■ ASSIGNMENT ■
Restate the records below word for word, leaving nothing out.

══════

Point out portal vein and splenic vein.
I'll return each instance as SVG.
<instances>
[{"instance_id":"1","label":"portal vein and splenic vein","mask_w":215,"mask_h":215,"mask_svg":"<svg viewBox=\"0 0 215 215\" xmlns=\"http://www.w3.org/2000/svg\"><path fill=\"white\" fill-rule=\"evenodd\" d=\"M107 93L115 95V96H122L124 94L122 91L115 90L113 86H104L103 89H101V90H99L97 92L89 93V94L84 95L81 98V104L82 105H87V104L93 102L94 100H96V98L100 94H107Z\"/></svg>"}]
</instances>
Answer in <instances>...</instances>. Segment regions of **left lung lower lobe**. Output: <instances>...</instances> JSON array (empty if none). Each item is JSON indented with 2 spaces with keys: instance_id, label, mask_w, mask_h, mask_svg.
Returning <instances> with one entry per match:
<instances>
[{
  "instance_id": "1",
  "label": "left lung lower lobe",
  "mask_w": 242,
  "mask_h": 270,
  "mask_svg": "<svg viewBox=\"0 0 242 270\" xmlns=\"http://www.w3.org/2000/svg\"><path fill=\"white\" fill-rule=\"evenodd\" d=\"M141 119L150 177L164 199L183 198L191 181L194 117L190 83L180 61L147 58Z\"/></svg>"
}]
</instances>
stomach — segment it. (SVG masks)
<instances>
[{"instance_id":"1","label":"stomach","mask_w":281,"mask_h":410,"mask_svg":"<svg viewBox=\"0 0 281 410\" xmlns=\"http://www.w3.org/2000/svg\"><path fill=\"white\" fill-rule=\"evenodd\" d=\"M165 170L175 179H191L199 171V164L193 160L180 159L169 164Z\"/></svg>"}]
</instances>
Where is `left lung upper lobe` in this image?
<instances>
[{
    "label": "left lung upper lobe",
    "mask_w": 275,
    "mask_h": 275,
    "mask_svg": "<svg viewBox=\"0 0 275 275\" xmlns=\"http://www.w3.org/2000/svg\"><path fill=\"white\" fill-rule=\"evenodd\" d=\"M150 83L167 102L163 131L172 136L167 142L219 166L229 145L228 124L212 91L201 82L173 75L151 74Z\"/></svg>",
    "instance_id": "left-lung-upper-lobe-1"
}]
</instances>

══════

■ RESPONSE TO THIS EXERCISE ■
Point out portal vein and splenic vein.
I'll return each instance as SVG.
<instances>
[{"instance_id":"1","label":"portal vein and splenic vein","mask_w":215,"mask_h":215,"mask_svg":"<svg viewBox=\"0 0 215 215\" xmlns=\"http://www.w3.org/2000/svg\"><path fill=\"white\" fill-rule=\"evenodd\" d=\"M107 93L115 95V96H122L124 94L122 91L115 90L113 86H104L103 89H101V90H99L97 92L89 93V94L84 95L81 98V104L82 105H87V104L93 102L94 100H96V98L100 94H107Z\"/></svg>"}]
</instances>
Answer in <instances>...</instances>. Segment regions of **left lung lower lobe**. Output: <instances>...</instances> JSON array (empty if none). Each item is JSON indented with 2 spaces with keys: instance_id, label, mask_w, mask_h, mask_svg.
Returning <instances> with one entry per match:
<instances>
[{
  "instance_id": "1",
  "label": "left lung lower lobe",
  "mask_w": 242,
  "mask_h": 270,
  "mask_svg": "<svg viewBox=\"0 0 242 270\" xmlns=\"http://www.w3.org/2000/svg\"><path fill=\"white\" fill-rule=\"evenodd\" d=\"M141 119L150 177L164 199L183 198L191 181L194 117L190 83L180 61L147 58Z\"/></svg>"
}]
</instances>
stomach — segment it. (SVG masks)
<instances>
[{"instance_id":"1","label":"stomach","mask_w":281,"mask_h":410,"mask_svg":"<svg viewBox=\"0 0 281 410\" xmlns=\"http://www.w3.org/2000/svg\"><path fill=\"white\" fill-rule=\"evenodd\" d=\"M165 170L175 179H191L199 171V164L193 160L180 159L169 164Z\"/></svg>"}]
</instances>
Where is `left lung upper lobe` in this image?
<instances>
[{
    "label": "left lung upper lobe",
    "mask_w": 275,
    "mask_h": 275,
    "mask_svg": "<svg viewBox=\"0 0 275 275\" xmlns=\"http://www.w3.org/2000/svg\"><path fill=\"white\" fill-rule=\"evenodd\" d=\"M150 83L167 102L163 131L172 136L167 142L219 166L229 145L228 124L212 91L201 82L173 75L151 74Z\"/></svg>",
    "instance_id": "left-lung-upper-lobe-1"
}]
</instances>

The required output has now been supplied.